A parte, que arrolou as referidas pessoas como testemunhas, interpôs recurso contencioso para o Tribunal de Segunda Instância (TSI), da decisão proferida pelo ex-Chefe do Executivo que não deu autorização a prestar depoimento. O TSI, por Acórdão de 18 de Maio de 2017, julgou-se procedente a invocada excepção de irrecorribilidade do acto recorrido, com a consequente absolvição da instância.
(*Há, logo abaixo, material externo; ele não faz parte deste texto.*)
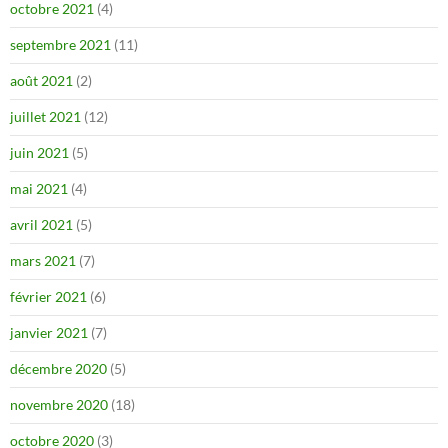
octobre 2021
(4)
septembre 2021
(11)
août 2021
(2)
juillet 2021
(12)
juin 2021
(5)
mai 2021
(4)
avril 2021
(5)
mars 2021
(7)
février 2021
(6)
janvier 2021
(7)
décembre 2020
(5)
novembre 2020
(18)
octobre 2020
(3)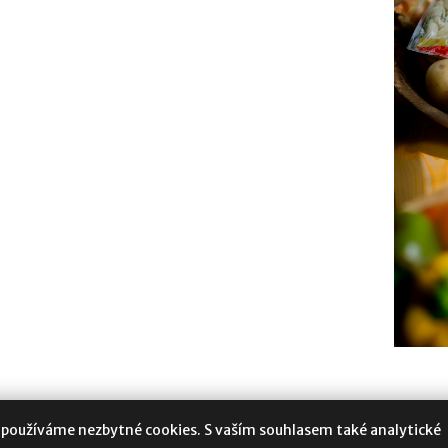
 používáme nezbytné cookies. S vaším souhlasem také analytické
oukromí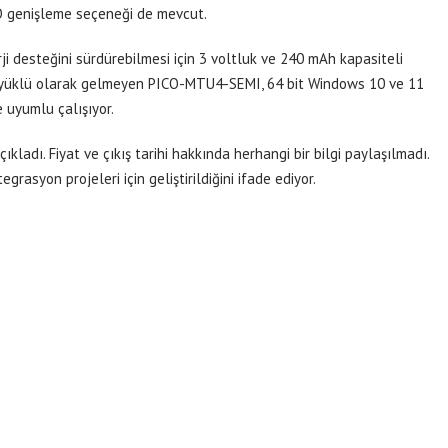
IO genişleme seçeneği de mevcut.
 desteğini sürdürebilmesi için 3 voltluk ve 240 mAh kapasiteli
emi yüklü olarak gelmeyen PICO-MTU4-SEMI, 64 bit Windows 10 ve 11
 uyumlu çalışıyor.
ladı. Fiyat ve çıkış tarihi hakkında herhangi bir bilgi paylaşılmadı.
rasyon projeleri için geliştirildiğini ifade ediyor.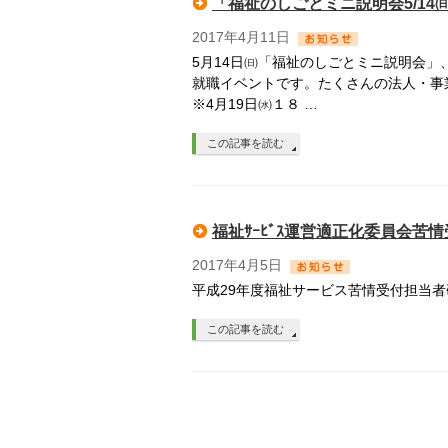
「福祉のしごとミニ説明会5/14
2017年4月11日
5月14日㈰「福祉のしごとミニ説明会」
就職イベントです。たくさんの法人・事
※4月19日㈬１８ …
この記事を読む
福祉ｻｰﾋﾞｽ運営適正化委員会苦
2017年4月5日
平成29年度福祉サービス苦情受付担当
この記事を読む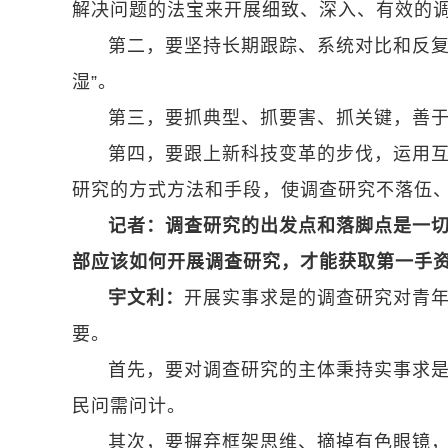
解决问题的法宝来开展细致、深入、有效的
第二，要坚持长期跟踪、系统对比和反复
湿”。
第三，要抓典型、抓要害、抓关键，善于
第四，要跟上新科技变革的步伐，运用
研究的方式方法和手段，使调查研究不落伍
记者：调查研究的出发点和落脚点是一
部应该如何开展调查研究，才能获取第一手
宇文利：
开展实事求是的调查研究对青
要。
首先，要对调查研究的主体秉持实事求
民问需问计。
其次，要摒弃框架思维、摘掉有色眼镜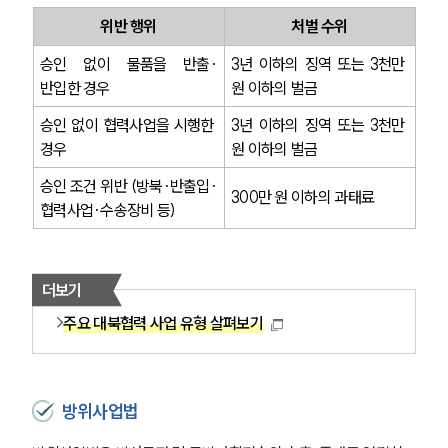
위반 행위
처벌 수위
승인 없이 물품을 반출·
3년 이하의 징역 또는 3천만 
반입한 경우
원 이하의 벌금
승인 없이 협력사업을 시행한 
3년 이하의 징역 또는 3천만 
경우
원 이하의 벌금
승인 조건 위반 (방북·반출입·
300만 원 이하의 과태료
협력사업·수송장비 등)
더보기
주요 대북협력 사업 유형 살펴보기
방위사업법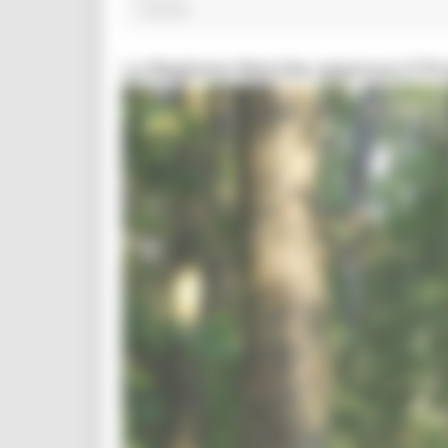
1 post(s)
La Regione Marche approva il P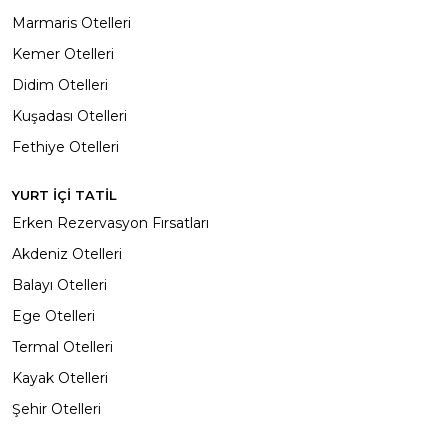
Marmaris Otelleri
Kemer Otelleri
Didim Otelleri
Kuşadası Otelleri
Fethiye Otelleri
YURT İÇİ TATİL
Erken Rezervasyon Fırsatları
Akdeniz Otelleri
Balayı Otelleri
Ege Otelleri
Termal Otelleri
Kayak Otelleri
Şehir Otelleri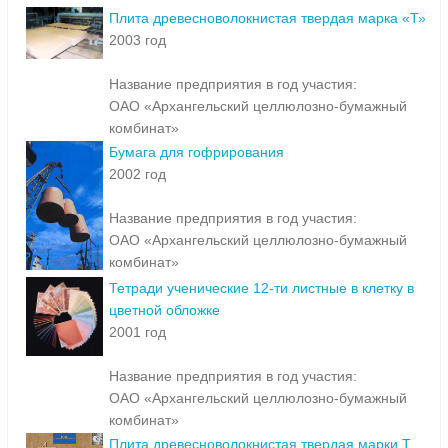
Плита древесноволокнистая твердая марка «Т»
2003 год
Название предприятия в год участия:
ОАО «Архангельский целлюлозно-бумажный
комбинат»
Бумага для гофрирования
2002 год
Название предприятия в год участия:
ОАО «Архангельский целлюлозно-бумажный
комбинат»
Тетради ученические 12-ти листные в клетку в
цветной обложке
2001 год
Название предприятия в год участия:
ОАО «Архангельский целлюлозно-бумажный
комбинат»
Плита древесноволокнистая твердая марки Т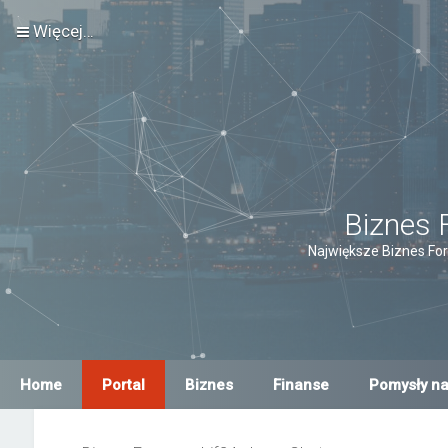
Więcej…
Biznes 
Największe Biznes For
Home
Portal
Biznes
Finanse
Pomysły na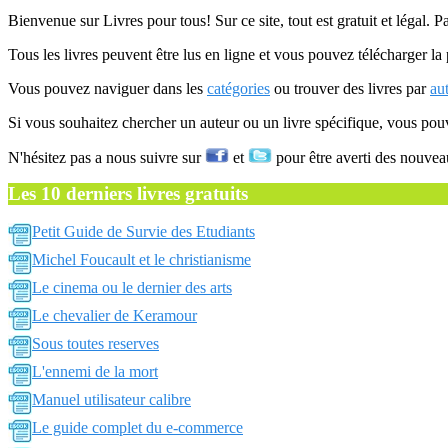
Bienvenue sur Livres pour tous! Sur ce site, tout est gratuit et légal. P
Tous les livres peuvent être lus en ligne et vous pouvez télécharger la 
Vous pouvez naviguer dans les
catégories
ou trouver des livres par
au
Si vous souhaitez chercher un auteur ou un livre spécifique, vous po
N'hésitez pas a nous suivre sur
et
pour être averti des nouvea
Les 10 derniers livres gratuits
Petit Guide de Survie des Etudiants
Michel Foucault et le christianisme
Le cinema ou le dernier des arts
Le chevalier de Keramour
Sous toutes reserves
L'ennemi de la mort
Manuel utilisateur calibre
Le guide complet du e-commerce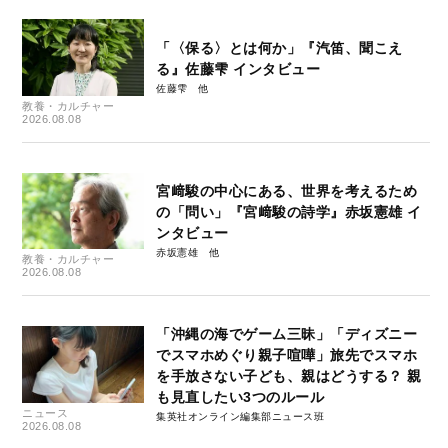
「〈保る〉とは何か」『汽笛、聞こえ
る』佐藤雫 インタビュー
佐藤雫
教養・カルチャー
2026.08.08
宮﨑駿の中心にある、世界を考えるため
の「問い」『宮﨑駿の詩学』赤坂憲雄 イ
ンタビュー
赤坂憲雄
教養・カルチャー
2026.08.08
「沖縄の海でゲーム三昧」「ディズニー
でスマホめぐり親子喧嘩」旅先でスマホ
を手放さない子ども、親はどうする？ 親
も見直したい3つのルール
ニュース
集英社オンライン編集部ニュース班
2026.08.08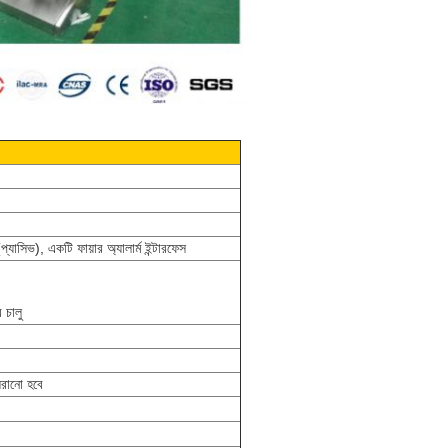
যাসিভ), একটি ফায়ার অ্যালার্ম ইন্টারফেস
 চালু
 সরানো হবে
Inconformados com o decidido, os recorrentes interpuseram recurso jurisdicional para o Tribunal de Última Instância (TUI).
O TUI conheceu do caso.
O Tribunal Colectivo indicou que o dever de sigilo do Chefe do Executivo e dos titulares dos principais cargos do Governo da R.A.E.M. decorre do estatuído no art. 4.°, n.° 8, do Regulamento Administrativo n.° 24/2010, que estabelece o “Estatuto dos Titulares dos Principais Cargos da R.A.E.M.”, assim como do preceituado no art. 3.°, n.° 2, alínea 3), e art. 12.° da Ordem Executiva n.° 112/2010, que define as “Normas de Conduta dos Titulares dos Principais Cargos da R.A.E.M.”. Nos termos do art. 4.° da Lei n.° 22/2009, pretendeu-se a manutenção do referido dever de sigilo após a cessação de funções, com a única excepção de vir a ser dispensado através de expressa autorização do Chefe do Executivo. E tendo presente o estatuído no art. 5.° da Lei n.° 22/2009, que estende tal dever de sigilo ao processo penal. Ademais, o aludido dever de sigilo diz apenas respeito aos factos confidenciais ou reservados e conhecidos no exercício das respectivas funções.
O Tribunal Colectivo entendeu que, tendo em conta a matéria sobre a qual incide, assim como a causa e finalidade da sua prática, o acto em causa não deve ser reconhecido como acto administrativo, stricto sensu ou em matéria administrativa, pois que não se trata como acto praticado no desempenho de uma típica actividade administrativa de gestão pública, não constitui uma medida com forma e conteúdo do acto administrativo; o acto foi praticado, antes, no exercício da função governativa e política, integrando uma opção política para a defesa do interesse público e de toda uma colectividade. Assim, conforme o artigo 19.º da Lei n.º 9/1999 (Lei de Bases da Organização Judiciária), o referido acto é insusceptível de impugnação contenciosa administrativa, nem susceptível de recurso, sem prejuízo da sua censura política, através das vias, formas e processos adequados.
Face ao exposto, o Tribunal Colectivo negou provimento ao recurso jurisdicional.
Vide Acórdão do TUI, no Processo n.º 61/2017.